BÖLÜM • 29

31.6K 1.1K 293
                                    

Yağan yağmur damlaları saçlarımı ıslatırken kulaklığımda çalan şarkının tadını çıkarıyordum. Yağmurda yürümenin en güzel yanlarından biride çalan şarkıyla çok güzel harmanlaşmasıydı.

Uzaktaki otobüs durağını gözümü kestirdiğimde bomboş olduğunu gördüm. Büyük ihtimal otobüsü kaçırmıştım. Sıkıntılı bir nefes verip sakince durağa doğru yürümeye devam ettim.

Aklıma sürekli hakkımda çıkan dedikodular geldikçe canım sıkılıyordu. Hayatımın hiç bir zamanı arkasından dedikodusu yapılan kızlardan olmamıştım. Ama demek ki bununda bir ilki olacaktı.

Boş caddeye bakıp iç geçirdim. Yağmur yağdığında bir tane bile taksi bulamamanın sıkıntısını çekiyordum. En azından otobüse binerim diye düşünmüştüm ama otobüsüde kaçırmıştım.

Keşke Aras'ın sabahki araç teklifini reddetmeseydim diye düşündüm. Şimdi de arayıp isteyip istememe konusunda kararsız kalmıştım. Biraz daha bekleyecektim eğer otobüs gelmezse aramaya karar vermiştim.

Siyah bir araç önümde durduğunda kaşlarımı çattım. Hemen önümdeki pencere açıldığında içersindeki kişiyi görebilmiştim.

"İnci.",

"Aa hocam.",

"Atla hadi seni de bırakayım.",

Dediğinde gülümsedim. Şu an Ege hocanın arabasına binip binmeme konusunda karasız kalmıştım.

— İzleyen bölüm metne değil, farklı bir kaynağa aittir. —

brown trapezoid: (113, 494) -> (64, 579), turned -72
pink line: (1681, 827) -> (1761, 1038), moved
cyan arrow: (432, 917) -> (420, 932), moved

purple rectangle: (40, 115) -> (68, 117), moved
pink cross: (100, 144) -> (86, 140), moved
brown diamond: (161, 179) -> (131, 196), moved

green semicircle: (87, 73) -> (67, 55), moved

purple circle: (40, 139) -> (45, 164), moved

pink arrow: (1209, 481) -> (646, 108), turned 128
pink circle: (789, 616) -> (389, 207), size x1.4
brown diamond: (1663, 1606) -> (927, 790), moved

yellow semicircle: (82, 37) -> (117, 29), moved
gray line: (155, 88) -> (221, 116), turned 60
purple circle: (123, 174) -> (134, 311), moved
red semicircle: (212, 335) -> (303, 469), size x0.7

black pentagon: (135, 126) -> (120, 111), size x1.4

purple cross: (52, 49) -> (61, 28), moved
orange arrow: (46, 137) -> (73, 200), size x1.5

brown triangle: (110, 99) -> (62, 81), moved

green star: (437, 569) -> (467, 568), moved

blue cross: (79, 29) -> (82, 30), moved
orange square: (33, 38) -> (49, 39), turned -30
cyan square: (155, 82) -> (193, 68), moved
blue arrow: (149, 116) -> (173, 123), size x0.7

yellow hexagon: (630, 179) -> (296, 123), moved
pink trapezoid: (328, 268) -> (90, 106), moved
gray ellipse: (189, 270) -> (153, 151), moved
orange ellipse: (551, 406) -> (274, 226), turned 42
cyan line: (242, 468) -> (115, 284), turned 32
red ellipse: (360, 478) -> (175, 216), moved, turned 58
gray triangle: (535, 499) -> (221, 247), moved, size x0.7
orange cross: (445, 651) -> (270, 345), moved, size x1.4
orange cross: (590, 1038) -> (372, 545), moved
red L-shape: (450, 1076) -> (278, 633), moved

"Hasta olup işini aksatmak istiyorsan o senin tercihin saygı duyarım.",

Dediğinde dudaklarımı ısırdım. Sonuçta adam benim hocamdı. En fazla ne olabilirdi ki?

Ön kapıyı açıp oturduğumda Ege hoca gülümsemişti. Hemen kemerimi takıp konuştum.

"Teşekkür ederim hocam. Size de zahmet oldu.",

"Nerede oturuyorsun?",

"Beykoz.",

Dediğimde Ege hoca beni başıyla onayladı.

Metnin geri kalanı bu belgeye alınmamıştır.